Arthur Bitts, senior systems engineer at Cummins Inc., a power company headquartered in Columbus, Ind., has tested the technology and gives it the thumbs up. "The data migration with IPStor was completely transparent to our end users, who were able to conduct business as usual," he says.

FalconStor says the migration appliance extends its customer base beyond the data center to midrange and smaller businesses that host their disaster recovery sites at managed service providers (MSPs). MediaPoint, an MSP in Boston, is testing the technology as a way to offer remote disaster recovery services to its customers.

IPStor enables replication from any storage system -- including direct-attached storage devices -- over any platform or protocol. It offers asynchronous mirroring, for extending the distance of a mirror to remote locations, as well as replication over Fibre Channel, iSCSI, and SCSI, extending the replication protocol to include local- or remote-attached SCSI or FC disks using a single IPStor for online or nearline disk-based backup and restore.
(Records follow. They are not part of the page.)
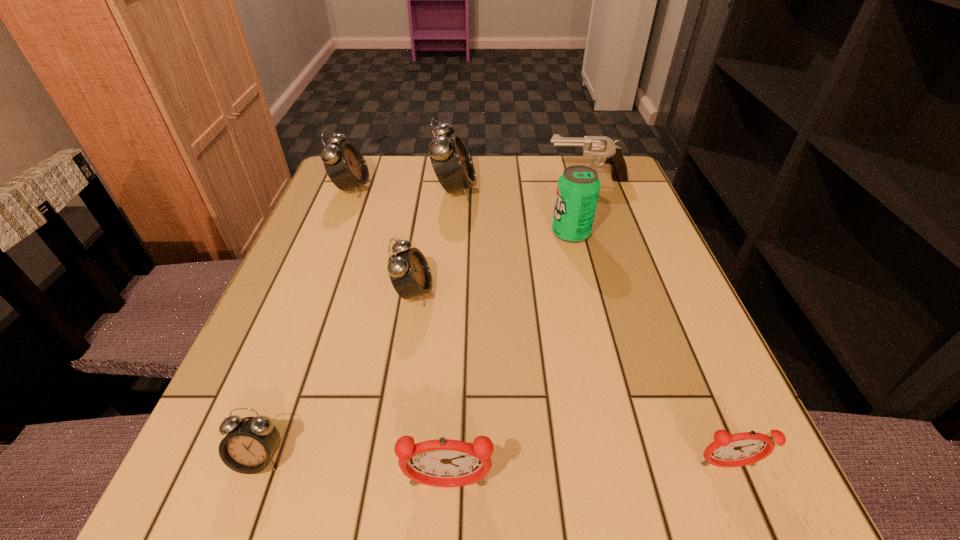 In the image, there is a desktop. What are the coordinates of `vacant space at the near edge` in the screenshot? It's located at (556, 480).

The height and width of the screenshot is (540, 960). In order to click on free space at the left edge in this screenshot , I will do `click(275, 294)`.

Identify the location of vacant region at the right edge of the desktop. (651, 249).

In the image, there is a desktop. Identify the location of vacant space at the far left corner. (371, 171).

This screenshot has width=960, height=540. What are the coordinates of `free space at the far right corner of the desktop` in the screenshot? It's located at (603, 176).

Where is `free space at the near right corner`? free space at the near right corner is located at coordinates (708, 524).

Locate an element on the screen. The width and height of the screenshot is (960, 540). free space between the tallest object and the fifth shortest alarm clock is located at coordinates (403, 189).

What are the coordinates of `empty space between the farther reddish-pink alarm clock and the left reddish-pink alarm clock` in the screenshot? It's located at tap(588, 475).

Early next month, FalconStor is set to announce version 4 of its software, which it expects to ship later this quarter. Major components of the new software, which was last updated in May 2002, include data migration and performance optimization features (see FalconStor Broadens Appeal).

FalconStor is keeping schtum on most of the details of IPStor 4 until its release, but we did glean a couple of things. Its bare-metal recovery feature, which keeps an updated image of a server running in the event of a hard disk failure, is supposed to put an end to the nightmare of recovering data from tape and reinstalling applications and operating systems after such a failure.